This panel enables the relative quantification of 20 amino acids and 8 key metabolites involved in the tricarboxylic acid (TCA) cycle. Metabolite identification is performed by spectral matching to the NIST library and comparison of retention times with previously analyzed authentic chemical standards via GC-MS (Agilent 8890/5977C). Please note that detection is sample-dependent—not every metabolite is necessarily detected in each sample. Results are expressed in units of mass spectrometry (MS) intensity, which are arbitrary and intended for relative comparisons.

This analysis involves stable isotope tracing of carbon-13 (¹³C) incorporation into 8 metabolites of the tricarboxylic acid (TCA) cycle. Metabolite identification is conducted via spectral matching against the NIST library and comparison of retention times with previously analyzed authentic chemical standards using GC-MS (Agilent 8890/5977C). Please note that metabolite detection is sample-dependent, meaning not all metabolites may be detected in every sample. Results are reported as relative exchange rates of ¹³C incorporation and mass spectrometry (MS) intensity values (arbitrary units) for relative quantification.

This targeted panel utilizes enables the relative quantification of approximately 200 verified metabolites. Metabolite identification is based on fragmentation patterns and retention times compared with previously analyzed authentic chemical standards using LC-MS/MS (Agilent 6495D QqQ). Detection of metabolites is sample-dependent, meaning not all metabolites may be detected in every sample. Quantitative results are expressed as mass spectrometry (MS) intensity in arbitrary units. The list covers members of central carbon metabolism e.g. amino acid metabolism, glycolysis, TCA cycle, pentose phosphate pathway, as well as nucleotides and monophosphates, along with many other metabolites of interest.

This panel enables the relative quantification of approximately 400 verified metabolites. Metabolite identity is determined by fragmentation and retention time of previously analyzed authentic chemical standards using LC-MS/MS (Thermo Fisher Scientific Orbitrap IQ-X Tribrid Mass Spectrometer). Detection of these metabolites is sample-dependent (not every metabolite will be detected in every sample) and metabolite levels are reported in units of MS intensity (arbitrary). The list covers members of central carbon metabolism e.g. amino acid metabolism, glycolysis, TCA cycle, pentose phoshpate pathway, as well as nucleotides and monophosphates along with many other metabolites of interest. 

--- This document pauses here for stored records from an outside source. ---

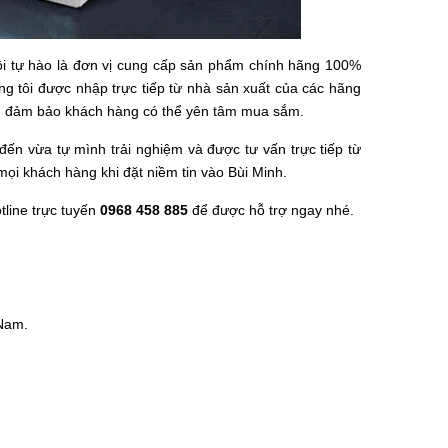
Nội tự hào là đơn vị cung cấp sản phẩm chính hãng 100%
ng tôi được nhập trực tiếp từ nhà sản xuất của các hãng
èm, đảm bảo khách hàng có thể yên tâm mua sắm.
n vừa tự mình trải nghiệm và được tư vấn trực tiếp từ
ọi khách hàng khi đặt niềm tin vào Bùi Minh.
tline trực tuyến
0968 458 885
để được hỗ trợ ngay nhé.
 Nam.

This service provides comprehensive metabolite identification and relative quantification, enabling comparisons across different sample groups. A typical global metabolomics experiment detects over 5,000 reproducible metabolite peak features, facilitating high coverage for discovering potential biomarkers and identifying differentially regulated metabolites or metabolic pathways. Structural identification of detected metabolite features is assigned tentatively using MS/MS fragmentation patterns and accurate mass measurements from high-resolution mass spectrometry (Thermo Fisher Scientific Orbitrap IQ-X Tribrid Mass Spectrometer), analyzed via Compound Discoverer software. Given the complexity and depth of these analyses, global metabolomics projects typically involve collaborative efforts, incorporating detailed bioinformatic interpretation and scientific insights. Beyond analytical costs, approximately 1 hour of bioinformatic analysis per sample is required to interpret data effectively and generate publication-ready figures.

Stable isotope tracing of 13C, 15N or 2H into metabolites commonly detected by targeted metabolomics profiling exploratory panel using a full scan mass spectrometer (Thermo Fisher Scientific Orbitrap IQ-X Tribrid Mass Spectrometer). Detection of these metabolites is sample-dependent (not every metabolite will be detected in every sample) and metabolite levels are reported in units of MS intensity (arbitrary).